[The records]
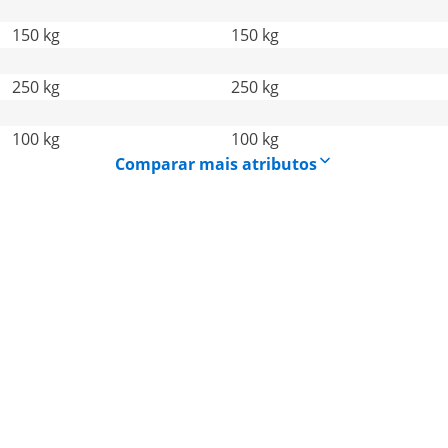
150 kg
150 kg
250 kg
250 kg
100 kg
100 kg
Comparar mais atributos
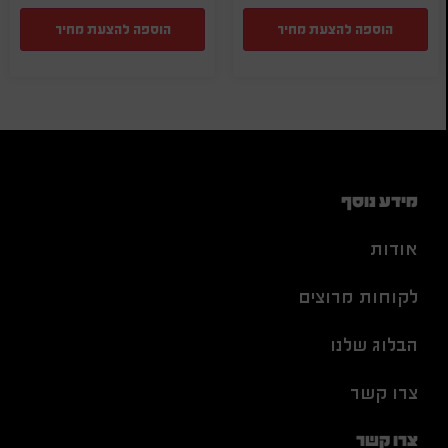
הוספה להצעת מחיר
הוספה להצעת מחיר
מידע נוסף
אודות
לקוחות מרוצים
הבלוג שלנו
צרו קשר
צרו קשר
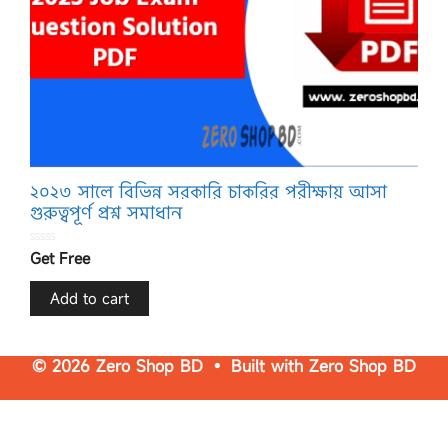
২০২৩ সালে বিভিন্ন সরকারি চাকরির পরীক্ষায় আসা
গুরুত্বপূর্ণ প্রশ্ন সমাধান
0
Get Free
o
u
t
o
f
Add to cart
5
© 2026 Zero Shop BD • Built with
Zero Shop BD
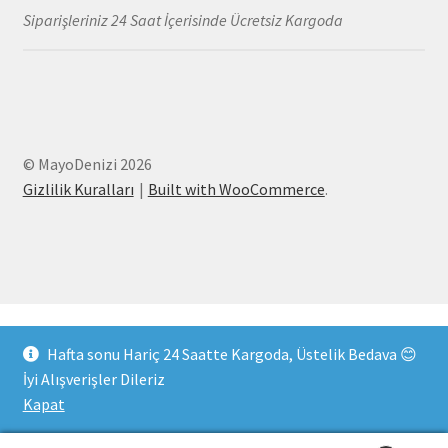
Siparişleriniz 24 Saat İçerisinde Ücretsiz Kargoda
© MayoDenizi 2026
Gizlilik Kuralları
Built with WooCommerce
.
Hafta sonu Hariç 24 Saatte Kargoda, Üstelik Bedava 😊
İyi Alışverişler Dileriz
Kapat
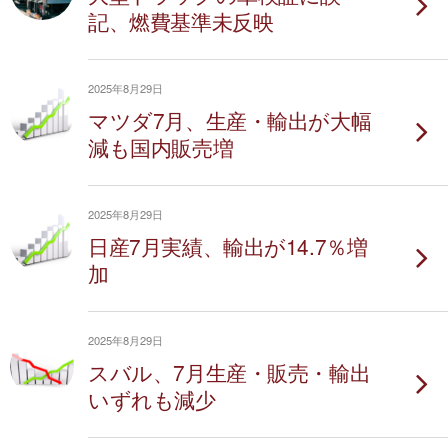
記、燃費基準未反映
2025年8月29日
マツダ7月、生産・輸出が大幅
減も国内販売増
2025年8月29日
日産7月実績、輸出が14.7％増
加
2025年8月29日
スバル、7月生産・販売・輸出
いずれも減少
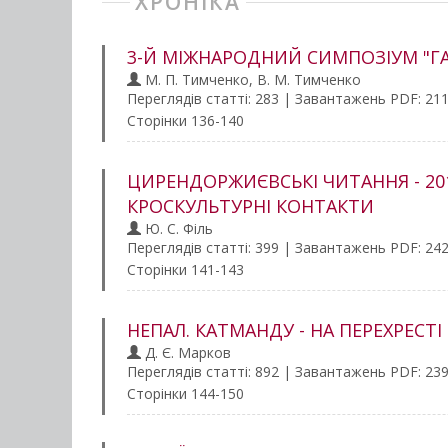
ХРОНІКА
3-Й МІЖНАРОДНИЙ СИМПОЗІУМ "ГАЛЛ
М. П. Тимченко, В. М. Тимченко
Переглядів статті: 283 | Завантажень PDF: 21
Сторінки 136-140
ЦИРЕНДОРЖИЄВСЬКІ ЧИТАННЯ - 2012
КРОСКУЛЬТУРНІ КОНТАКТИ
Ю. С. Філь
Переглядів статті: 399 | Завантажень PDF: 24
Сторінки 141-143
НЕПАЛ. КАТМАНДУ - НА ПЕРЕХРЕСТІ
Д. Є. Марков
Переглядів статті: 892 | Завантажень PDF: 23
Сторінки 144-150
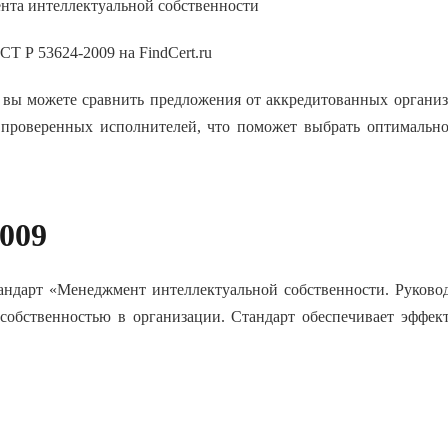
нта интеллектуальной собственности
 Р 53624-2009 на FindCert.ru
е вы можете сравнить предложения от аккредитованных органи
 проверенных исполнителей, что поможет выбрать оптимальн
009
дарт «Менеджмент интеллектуальной собственности. Руковод
собственностью в организации. Стандарт обеспечивает эффек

[What is required] Pictures aside, reproduce all of the material above without alteration.

[Output of the exercise]
150 kg
150 kg
250 kg
250 kg
100 kg
100 kg
Comparar mais atributos
הוספה להצעת מחיר
הוספה להצעת מחיר
מידע נוסף
אודות
לקוחות מרוצים
הבלוג שלנו
צרו קשר
צרו קשר
২০২৩ সালে বিভিন্ন সরকারি চাকরির পরীক্ষায় আসা
গুরুত্বপূর্ণ প্রশ্ন সমাধান
0
Get Free
o
u
t
o
f
Add to cart
5
© 2026 Zero Shop BD • Built with
Zero Shop BD
Siparişleriniz 24 Saat İçerisinde Ücretsiz Kargoda
© MayoDenizi 2026
Gizlilik Kuralları
Built with WooCommerce
.
Hafta sonu Hariç 24 Saatte Kargoda, Üstelik Bedava 😊
İyi Alışverişler Dileriz
Kapat
記、燃費基準未反映
2025年8月29日
マツダ7月、生産・輸出が大幅
減も国内販売増
2025年8月29日
日産7月実績、輸出が14.7％増
加
2025年8月29日
スバル、7月生産・販売・輸出
いずれも減少
ХРОНІКА
3-Й МІЖНАРОДНИЙ СИМПОЗІУМ "ГАЛЛ
М. П. Тимченко, В. М. Тимченко
Переглядів статті: 283 | Завантажень PDF: 21
Сторінки 136-140
ЦИРЕНДОРЖИЄВСЬКІ ЧИТАННЯ - 2012
КРОСКУЛЬТУРНІ КОНТАКТИ
Ю. С. Філь
Переглядів статті: 399 | Завантажень PDF: 24
Сторінки 141-143
НЕПАЛ. КАТМАНДУ - НА ПЕРЕХРЕСТІ
Д. Є. Марков
Переглядів статті: 892 | Завантажень PDF: 23
Сторінки 144-150
нта интеллектуальной собственности
 Р 53624-2009 на FindCert.ru
е вы можете сравнить предложения от аккредитованных органи
 проверенных исполнителей, что поможет выбрать оптимальн
009
дарт «Менеджмент интеллектуальной собственности. Руковод
собственностью в организации. Стандарт обеспечивает эффек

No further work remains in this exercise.